* _THE TASK_
Among the entries that follow, tally the lines with the string "chính". Give no more than the number.

-=-=-

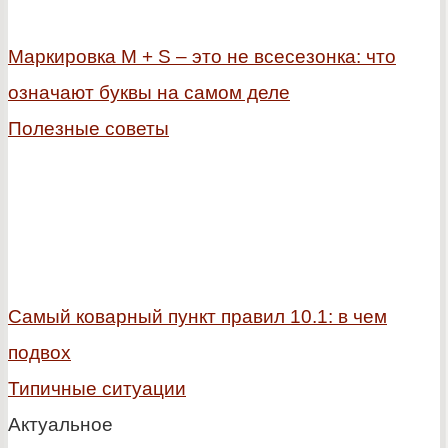
Маркировка M + S – это не всесезонка: что
означают буквы на самом деле
Полезные советы
Самый коварный пункт правил 10.1: в чем
подвох
Типичные ситуации
Актуальное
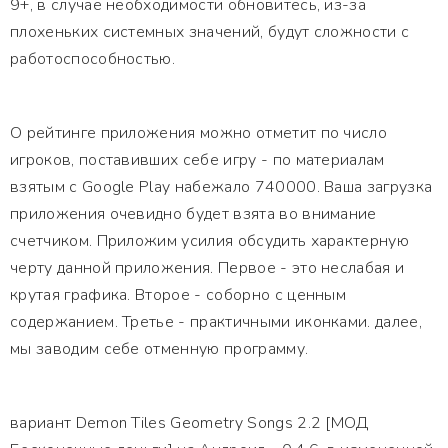
9+, в случае необходимости обновитесь, из-за
плохеньких системных значений, будут сложности с
работоспособностью.
О рейтинге приложения можно отметит по число
игроков, поставивших себе игру - по материалам
взятым с Google Play набежало 740000. Ваша загрузка
приложения очевидно будет взята во внимание
счетчиком. Приложим усилия обсудить характерную
черту данной приложения. Первое - это неслабая и
крутая графика. Второе - соборно с ценным
содержанием. Третье - практичными иконками. далее,
мы заводим себе отменную программу.
вариант Demon Tiles Geometry Songs 2.2 [МОД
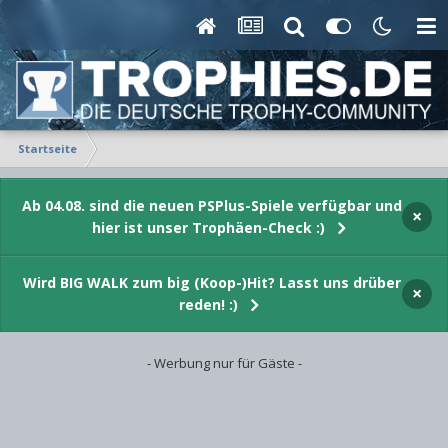
Startseite
Ab 04.08. sind die neuen PSPlus-Spiele verfügbar und
×
hier ist unser Trophäen-Check :)
Wird BIG WALK zum big (Koop-)Hit? Lasst uns drüber
×
reden! :)
- Werbung nur für Gäste -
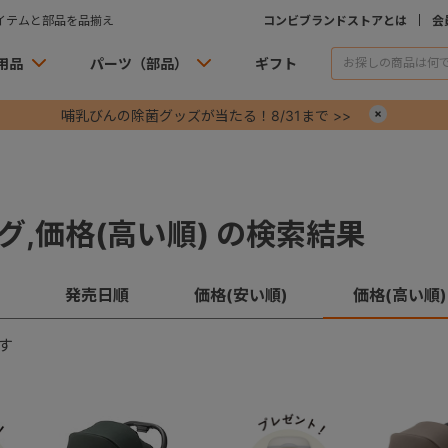
イテムと部品を品揃え
コンビブランドストアとは
会
用品
パーツ（部品）
ギフト
哺乳びんの除菌グッズが当たる！8/31まで >>
×
グ,価格(高い順) の検索結果
発売日順
価格(安い順)
価格(高い順)
す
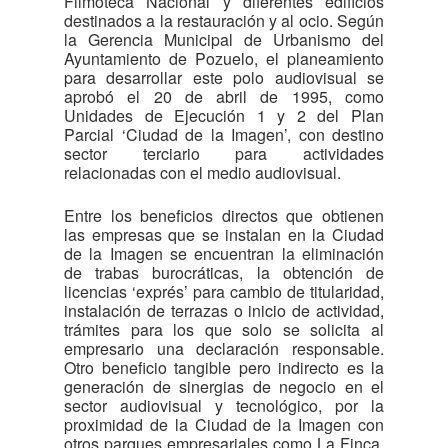
Filmoteca Nacional y diferentes edificios
destinados a la restauración y al ocio. Según
la Gerencia Municipal de Urbanismo del
Ayuntamiento de Pozuelo, el planeamiento
para desarrollar este polo audiovisual se
aprobó el 20 de abril de 1995, como
Unidades de Ejecución 1 y 2 del Plan
Parcial ‘Ciudad de la Imagen’, con destino
sector terciario para actividades
relacionadas con el medio audiovisual.
Entre los beneficios directos que obtienen
las empresas que se instalan en la Ciudad
de la Imagen se encuentran la eliminación
de trabas burocráticas, la obtención de
licencias ‘exprés’ para cambio de titularidad,
instalación de terrazas o inicio de actividad,
trámites para los que solo se solicita al
empresario una declaración responsable.
Otro beneficio tangible pero indirecto es la
generación de sinergias de negocio en el
sector audiovisual y tecnológico, por la
proximidad de la Ciudad de la Imagen con
otros parques empresariales como La Finca,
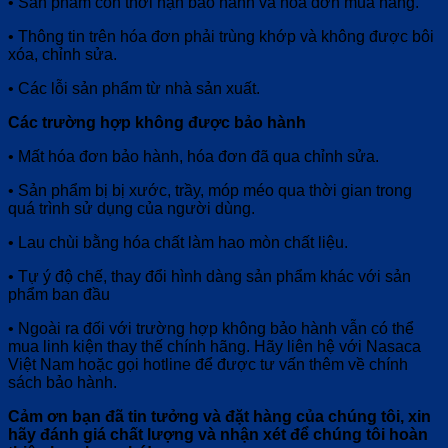
• Sản phẩm còn thời hạn bảo hành và hóa đơn mua hàng.
• Thông tin trên hóa đơn phải trùng khớp và không được bôi
xóa, chỉnh sửa.
• Các lỗi sản phẩm từ nhà sản xuất.
Các trường hợp không được bảo hành
• Mất hóa đơn bảo hành, hóa đơn đã qua chỉnh sửa.
• Sản phẩm bị bị xước, trầy, móp méo qua thời gian trong
quá trình sử dụng của người dùng.
• Lau chùi bằng hóa chất làm hao mòn chất liệu.
• Tự ý độ chế, thay đổi hình dàng sản phẩm khác với sản
phẩm ban đầu
• Ngoài ra đối với trường hợp không bảo hành vẫn có thể
mua linh kiện thay thế chính hãng.
Hãy liên hệ với Nasaca
Việt Nam hoặc gọi hotline để được tư vấn thêm về chính
sách bảo hành.
Cảm ơn bạn đã tin tưởng và đặt hàng của chúng tôi, xin
hãy đánh giá chất lượng và nhận xét để chúng tôi hoàn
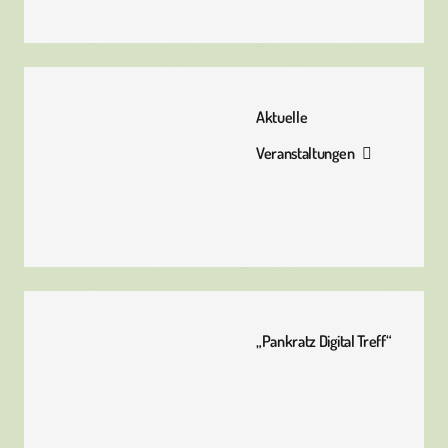
Aktuelle
Veranstaltungen
„Pankratz Digital Treff“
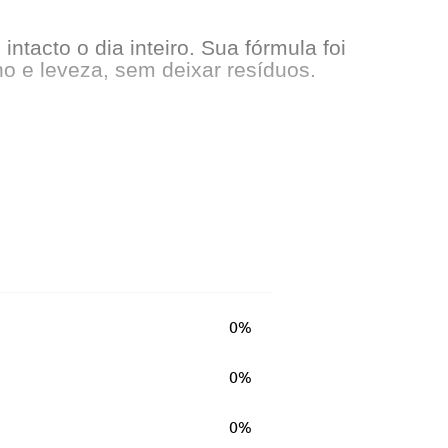
tacto o dia inteiro. Sua fórmula foi
o e leveza, sem deixar resíduos.
0%
0%
0%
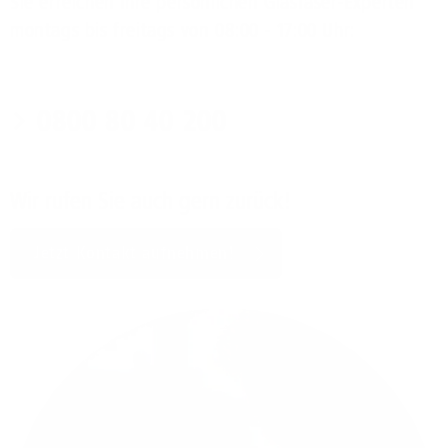
Sie erreichen Ihre persönlichen Glasfaser-Experten
montags bis freitags von 08:00 - 17:00 Uhr:
0800 80 40 200
Wir rufen Sie auch gern zurück!
Jetzt Kontakt aufnehmen!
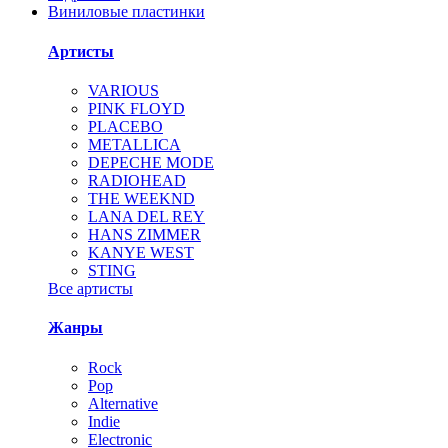
Виниловые пластинки
Артисты
VARIOUS
PINK FLOYD
PLACEBO
METALLICA
DEPECHE MODE
RADIOHEAD
THE WEEKND
LANA DEL REY
HANS ZIMMER
KANYE WEST
STING
Все артисты
Жанры
Rock
Pop
Alternative
Indie
Electronic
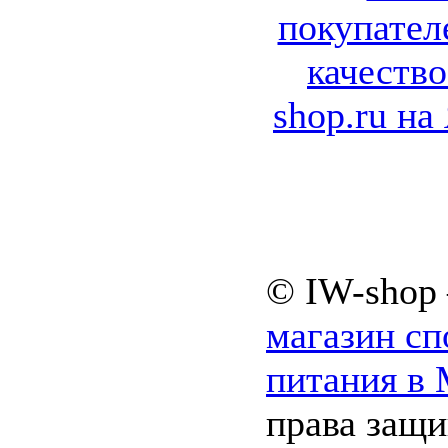
© IW-shop
магазин сп
питания в
права защ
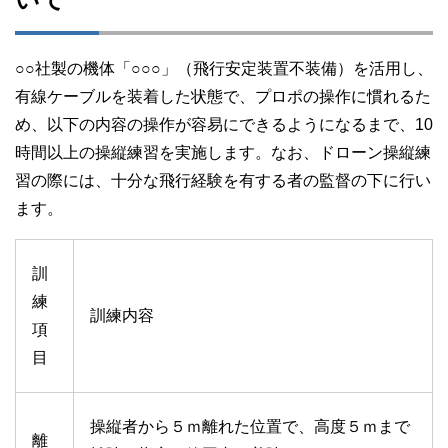
○○社製の機体「○○○」（飛行安定装置不装備）を活用し、
有線ケーブルを装着した状態で、プロポの操作に慣れるた
め、以下の内容の操作が容易にできるようになるまで、10
時間以上の操縦練習を実施します。なお、ドローン操縦練
習の際には、十分な飛行経験を有する者の監督の下に行い
ます。
訓
練
訓練内容
項
目
操縦者から５ｍ離れた位置で、高度５ｍまで
離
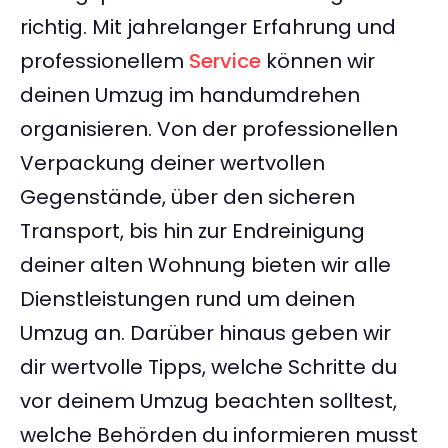
richtig. Mit jahrelanger Erfahrung und
professionellem
Service
können wir
deinen Umzug im handumdrehen
organisieren. Von der professionellen
Verpackung deiner wertvollen
Gegenstände, über den sicheren
Transport, bis hin zur Endreinigung
deiner alten Wohnung bieten wir alle
Dienstleistungen rund um deinen
Umzug an. Darüber hinaus geben wir
dir wertvolle Tipps, welche Schritte du
vor deinem Umzug beachten solltest,
welche Behörden du informieren musst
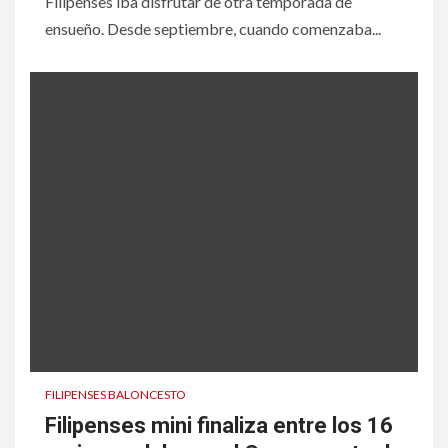
Filipenses iba disfrutar de otra temporada de
ensueño. Desde septiembre, cuando comenzaba...
FILIPENSES BALONCESTO
Filipenses mini finaliza entre los 16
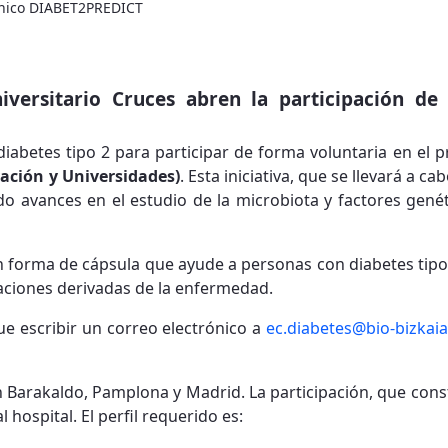
ínico DIABET2PREDICT
iversitario Cruces abren la participación de
abetes tipo 2 para participar de forma voluntaria en el 
vación y Universidades)
. Esta iniciativa, que se llevará a ca
o avances en el estudio de la microbiota y factores genét
n forma de cápsula que ayude a personas con diabetes tipo 
caciones derivadas de la enfermedad.
que escribir un correo electrónico a
ec.diabetes@bio-bizkaia
n Barakaldo, Pamplona y Madrid. La participación, que consta
 hospital. El perfil requerido es:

-=-=-

* _SOLUTION TO THE PROBLEM_
2